Now everyone else in Singapore knew it, too.

Tay stabbed out his cigarette, swung his feet up on another chair, and folded his hands over his chest. He closed his eyes. Just for a moment, he told himself, and only because the death in the air made them burn so badly.

Tay thought about things he could not remember. Thinking about things he could not remember was what Tay usually did in the moments right before sleep took him.

What had happened to that red VW he had owned when he was in university? What was the name of that woman he had gone out with when he first joined the police force? What had he done with that green ceramic ashtray that once sat on his desk?

Tay slid over the cliff that separated the conscious world and the other world for which he had no name, and slipped away.

***

A sudden sound like someone speaking befuddled Tay.

Was he asleep and dreaming someone was speaking to him? Or was he awake and someone was actually there in the garden with him?

No, it was impossible that anyone was there. He was alone. He had been alone when he closed his eyes for a moment and he was still alone. No one had broken into his house, walked through the living room, gone into the garden, and started speaking to him. That was stupid. Of course he was alone.

Tay opened his eyes. Or he dreamed he opened his eyes. He still wasn’t entirely sure whether he was awake or asleep.

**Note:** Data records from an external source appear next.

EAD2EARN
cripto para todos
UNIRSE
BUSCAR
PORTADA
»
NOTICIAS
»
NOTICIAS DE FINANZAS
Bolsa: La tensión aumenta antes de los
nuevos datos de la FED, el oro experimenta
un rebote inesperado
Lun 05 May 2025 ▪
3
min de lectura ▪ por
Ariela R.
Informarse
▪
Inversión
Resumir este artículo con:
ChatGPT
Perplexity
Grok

He looked around. It was so dark he saw only shades of gray. The lighter gray of the patch of sky above his neighbors’ houses became the darker gray of his garden wall, and then became the deep, brooding gray all around that seemed on the verge of swallowing him. One lamp was on in the living room and it cast a dim glow through the glass panes of the French doors, but most of the illumination was lost to the gloom before it provided any definition to the world around him.

Tay bent in the direction of the glow and lifted his wrist, but he could barely see his watch. It was certainly too dark for him to read the time.

“Wake up, for God’s sake, Samuel! I’m back, but I’m in a hurry!”

It was a woman’s voice.

Oh no, Tay thought. Here we go again.